Farmers from Pembrokeshire have raised money to help city kids build a new vegetable garden at Farms for City Children, at Lower Treginnis, St Davids.

More than £500 was raised through a variety of activities including a raffle and donations at the Farmers’ Union of Wales stand at the 2017 Pembrokeshire County Show and a pre-Christmas bingo.

FUW Pembrokeshire CEO Rebecca Voyle said: “ I am really pleased that the money we have raised will be put towards the re-developments which they have planned for their vegetable garden in 2018 including new polytunnels and seed beds. For the children who come here for a week with their schools it is an intense, ‘learning through doing’ experience of a different life.

"Many children may not know where their food comes from and have limited opportunities to explore the outside world, so a new vegetable garden to help them understand how their food is produced is definitely worth supporting.”

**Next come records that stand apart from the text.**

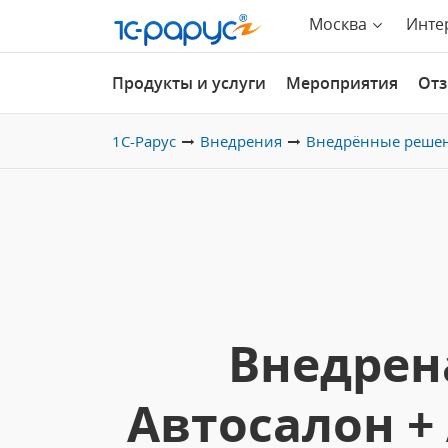
Москва
Инте
Продукты и услуги
Мероприятия
От
1С-Рарус
Внедрения
Внедрённые реше
Внедрен
Автосалон +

Children’s author Michael Morpurgo and his wife Clare founded Farms for City Children (FFCC) at Nethercott House in Devon in 1976 to offer urban children from all over the country a unique opportunity to live and work together for a week at a time on a real farm in the heart of the countryside.

In 1986, FFCC acquired Lower Treginnis in Pembrokeshire on a long lease from the National Trust. After a highly successful fundraising campaign, the buildings were converted and re-structured by FFCC and in May 1989 Lower Treginnis opened for its first schools. The project won many awards for its sensitive restoration of the original farm buildings to provide a purpose-built, child-oriented space.

The farmstead dates back to 1284, and is the most westerly farm in Wales. Here Farms for City Children works in partnership with organic farmer and FUW members Rob and Eleri Davies and their son Aled who has recently joined the business, who keep around 900 sheep.

The award-winning buildings were converted and re-structured by FFCC to provide for up to 39 children and their teachers. Here the children help look after poultry, horses, donkeys, milking goats and a breeding herd of pigs.

The farm now welcomes more than 1,000 pupils every year and is booked up for 34 weeks a year.

In charge of running the project in Pembrokeshire is school farm manager Dan Jones, who said: “I would like to thank the FUW and farmers who helped raise such a fantastic amount of money for us. Treginnis is not a petting zoo, and we ask the kids to do real farm work. They are up at the crack of dawn milking goats, feeding pigs and poultry or looking after newborn lambs. The children are completely unplugged from the virtual world and now they can also get stuck in helping to build the new vegetable garden.”